I struggled to scribble as much of the events my eyes could behold. My hand shook like the waist of a cultural troop dancer. The old village stadium was overcrowded. The village chief, his elders and their wives occupied the front row; all dressed in royal regalia like it was some feast we were celebrating. Well, yes, it was the New Yam Festival, but no one was here to see any tuber or masquerade. Everyone here came to send the wicked on a journey of no return. They were here to witness the public execution of a varsity miscreant who raped and gruesomely murdered a daughter of the soil. And yes, on a venerated festive day.
“May the Lord accept your soul. Amen,” the pot-bellied Priest said and banged his dusty Bible, the expression on his face suggesting the direct opposite of his prayers.
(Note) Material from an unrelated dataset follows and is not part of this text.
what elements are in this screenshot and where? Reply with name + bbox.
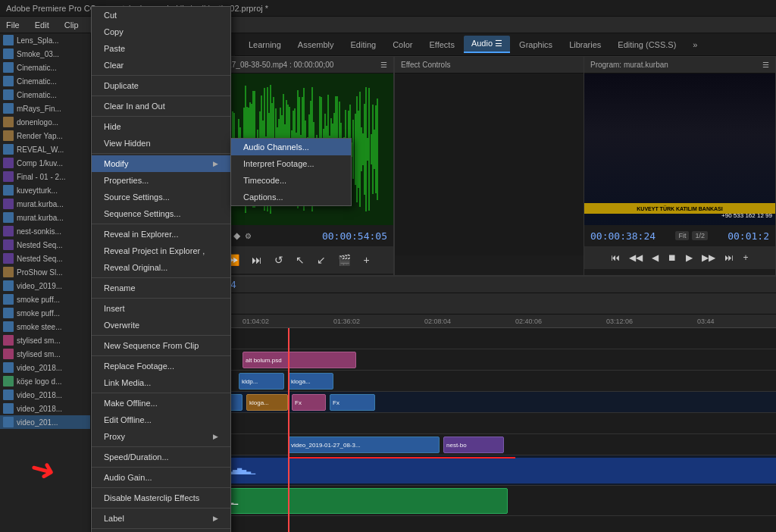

It was obvious he wished the convict baked in hell. A hood was placed over the boy’s head, and the thick noose fastened to his neck.
Did he really do what he was convicted for? I thought. Was the Judge unduly pressurised by the village to pass a death penalty on him?
When the case was assigned to me by my Editor, I reluctantly accepted it. My last Crime Report on the country’s first use of electric chair left a sour taste in my mouth that I vowed never to cover death sentences again. I still remember the experience like it was yesterday. It was horrifying.
The first jolt of 1900 volts passed through the condemned prisoner’s body. Sparks and flames erupted from the electrode tied to his legs. A large puff of greyish smoke and sparks poured out from under the hood that covered his face. An overpowering stench of burnt flesh and clothing pervaded the room. Later, two doctors examined his body but declared he was not dead. He was administered another doze of electricity. His hood burst in flames, revealing a blackened face. Again the doctors examined him, but declared his heart was still racing. A third charge of electricity was passed through his body. The blackened skin exploded, revealing a bone of skull streaming with blood. The doctor checked the third time and pronounced him dead…
“Aww!!!” the cry of the crowd jolted me out of my thoughts and brought me back to the present. The boy had just been hanged. His head hung askew over of his neck. I could see his eyes had also popped out of their sockets. His tongue hung out as well.
Then a car sped into the arena, causing pandemonium in the crowd. A man ran out of the car, holding a court document in his hand. Ten minutes later, the word spread in the crowd. The court had just ordered a stay of execution. New evidence revealed the wrong person was prosecuted and convicted. The actual criminal – the boy’s twin, had turned himself in to the Police and confessed to the crime.